We caution that the relative proportions of validity evidence or the underlying data elements should not be interpreted as prescriptive of best practices. On the contrary, we believe that in many cases the prevalence of reported evidence reflects issues of convenience or use of a narrow view of validity evidence. For example, the most common data element was the association between test scores and the learner’s training level, also known as trainee discrimination. Also, among the studies that proposed an interpretive argument, trainee discrimination was the most common rationale given to link observations and inferences. Yet trainee discrimination contributes only weak validity evidence. Discrimination may be useful if it is absent (i.e., scores that do not discriminate experts from novices are likely invalid). However, the presence of trainee discrimination contributes minimally to the validity of score interpretations, because a difference in scores could very plausibly be due to expert-novice differences other than those relevant to the intended construct. As Norman poignantly noted, by this standard gray hair and baldness would be good measures of expertise when comparing senior surgeons and third-year medical students (Geoff Norman, personal communication).

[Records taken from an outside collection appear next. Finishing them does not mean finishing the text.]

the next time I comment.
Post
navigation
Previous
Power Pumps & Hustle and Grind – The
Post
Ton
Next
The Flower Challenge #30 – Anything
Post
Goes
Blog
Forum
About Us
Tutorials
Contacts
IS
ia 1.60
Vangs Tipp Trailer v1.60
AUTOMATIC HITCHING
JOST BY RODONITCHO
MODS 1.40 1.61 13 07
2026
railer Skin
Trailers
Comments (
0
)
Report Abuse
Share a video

We recommend greater emphasis on describing and defending the uses of scores, and especially the decisions made and the actions that follow such decisions. Validity in general, and consequences evidence in particular, is most meaningful when evaluated in the context of a specific decision and action (e.g., certify/remediate or accept/reject). The consequences of such actions constitute the most important evidence, in the same way that the ultimate usefulness of a clinical diagnostic test is determined by its beneficial and harmful impacts on patients. (Hubbard et al. 2011; Lam et al. 2010; Woolf and Harris 2012)

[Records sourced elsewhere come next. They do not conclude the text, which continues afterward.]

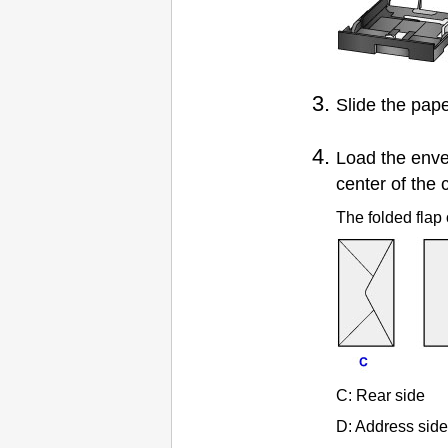
Slide the
pape
Load the env
center of the
The folded flap 
C:
Rear side
D:
Address side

Finally, we suspect that many authors may not have known about the five evidence sources model, and we cannot expect that authors thus unaware would collect and report validity evidence that they did not know was relevant let alone important. Yet this implies that validation, as currently represented in the literature, is a rather haphazard process. Our findings appear to reinforce Cronbach’s lament, now 25 years old: “The weak program [of validation without a clear framework and hypothesis] is sheer exploratory empiricism. … The strong program … calls for making one’s theoretical ideas as explicit as possible, then devising deliberate challenges.” (Cronbach 1988, pp. 12–13) As with other frameworks, models, and theories, (Bordage 2009) validity frameworks guide the deliberate collection and meaningful interpretation of research data. Perhaps the most important implication of our work for future practice and research is to enhance awareness that validity frameworks exist, and that investigators—both those intending to disseminate their work, and those evaluating instruments for local use—should follow a rigorous approach to validation that outlines an a priori argument targeting the weakest assumptions in the evidentiary chain.

Conclusions

Our intent was to illustrate how validity evidence might be operationally defined and collected. We encourage researchers and practitioners to seek a variety of validity evidence elements and sources when conducting or appraising validation research, and interpret this evidence using a formal validity framework.